-- Source material follows --

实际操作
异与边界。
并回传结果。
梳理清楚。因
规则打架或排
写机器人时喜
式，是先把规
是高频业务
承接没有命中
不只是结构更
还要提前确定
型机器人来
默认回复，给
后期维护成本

-- Source material concluded --
-- Source material follows --

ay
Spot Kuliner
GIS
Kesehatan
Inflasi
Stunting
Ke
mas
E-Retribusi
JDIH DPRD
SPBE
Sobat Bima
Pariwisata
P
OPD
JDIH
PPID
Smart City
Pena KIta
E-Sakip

-- Source material concluded --
-- Source material follows --

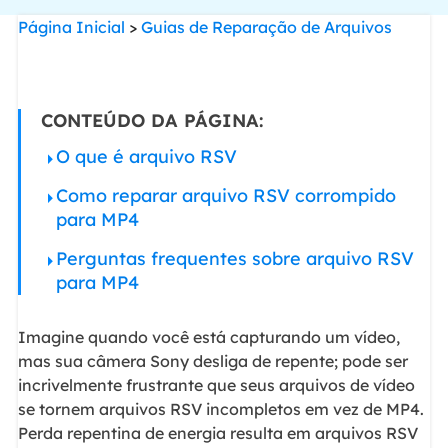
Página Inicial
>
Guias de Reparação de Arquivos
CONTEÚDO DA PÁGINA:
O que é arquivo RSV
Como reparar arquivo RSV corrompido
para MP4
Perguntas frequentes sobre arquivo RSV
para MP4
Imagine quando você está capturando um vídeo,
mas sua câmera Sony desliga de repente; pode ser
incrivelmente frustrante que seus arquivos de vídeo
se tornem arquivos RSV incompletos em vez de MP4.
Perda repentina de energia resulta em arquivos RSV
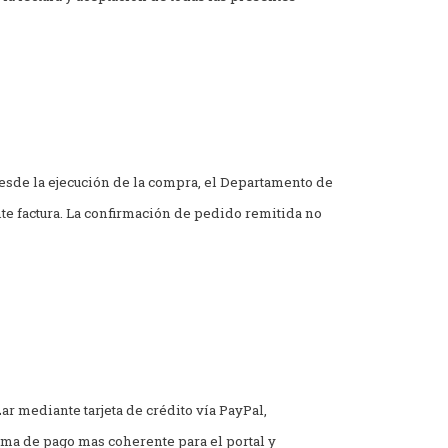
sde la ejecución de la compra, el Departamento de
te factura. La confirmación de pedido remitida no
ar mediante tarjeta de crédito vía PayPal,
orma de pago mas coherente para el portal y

-- Source material concluded --

In the entries above, how many lines hold the word "vídeo"? State the number only.

## Answer to this task:
2